■ Activity ■
In the records that follow, find the line with "Стальная дверь ДС 9У"; from there, retype every line exactly through the line with "farsi promotore di un primo incontro sull’ar", which also belongs to the answer.
─── The data
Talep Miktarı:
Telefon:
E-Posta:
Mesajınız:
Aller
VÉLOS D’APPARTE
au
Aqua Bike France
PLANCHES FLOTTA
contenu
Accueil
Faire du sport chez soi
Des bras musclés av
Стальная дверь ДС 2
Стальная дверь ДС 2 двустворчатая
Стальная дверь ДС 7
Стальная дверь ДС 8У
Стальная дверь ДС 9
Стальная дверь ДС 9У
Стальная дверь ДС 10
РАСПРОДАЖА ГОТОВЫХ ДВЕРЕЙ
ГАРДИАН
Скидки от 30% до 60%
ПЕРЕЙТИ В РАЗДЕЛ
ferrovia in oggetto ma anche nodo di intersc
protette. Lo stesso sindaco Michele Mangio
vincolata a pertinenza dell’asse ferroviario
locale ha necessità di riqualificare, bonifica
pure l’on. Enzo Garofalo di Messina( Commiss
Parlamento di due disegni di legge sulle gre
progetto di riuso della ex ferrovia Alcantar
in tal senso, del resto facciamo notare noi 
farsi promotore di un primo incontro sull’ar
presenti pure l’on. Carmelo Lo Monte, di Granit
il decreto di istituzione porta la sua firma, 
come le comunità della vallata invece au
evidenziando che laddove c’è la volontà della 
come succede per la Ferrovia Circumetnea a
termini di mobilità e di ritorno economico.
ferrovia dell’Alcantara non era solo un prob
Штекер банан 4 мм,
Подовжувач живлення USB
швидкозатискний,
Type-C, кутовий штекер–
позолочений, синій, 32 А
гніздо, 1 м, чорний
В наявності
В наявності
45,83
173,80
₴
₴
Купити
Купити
──────
─── The data
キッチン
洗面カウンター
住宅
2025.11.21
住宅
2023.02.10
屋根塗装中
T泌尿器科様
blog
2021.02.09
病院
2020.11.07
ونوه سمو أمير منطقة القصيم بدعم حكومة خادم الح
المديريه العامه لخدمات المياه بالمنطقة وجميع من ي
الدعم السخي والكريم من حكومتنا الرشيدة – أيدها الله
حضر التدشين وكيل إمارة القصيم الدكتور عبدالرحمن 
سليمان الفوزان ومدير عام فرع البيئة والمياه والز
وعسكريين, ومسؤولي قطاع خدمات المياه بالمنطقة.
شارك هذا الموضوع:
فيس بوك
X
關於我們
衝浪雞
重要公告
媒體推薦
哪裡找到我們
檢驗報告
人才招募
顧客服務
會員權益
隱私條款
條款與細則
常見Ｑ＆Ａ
──────
■ Completed exercise ■
Стальная дверь ДС 9У
Стальная дверь ДС 10
РАСПРОДАЖА ГОТОВЫХ ДВЕРЕЙ
ГАРДИАН
Скидки от 30% до 60%
ПЕРЕЙТИ В РАЗДЕЛ
ferrovia in oggetto ma anche nodo di intersc
protette. Lo stesso sindaco Michele Mangio
vincolata a pertinenza dell’asse ferroviario
locale ha necessità di riqualificare, bonifica
pure l’on. Enzo Garofalo di Messina( Commiss
Parlamento di due disegni di legge sulle gre
progetto di riuso della ex ferrovia Alcantar
in tal senso, del resto facciamo notare noi 
farsi promotore di un primo incontro sull’ar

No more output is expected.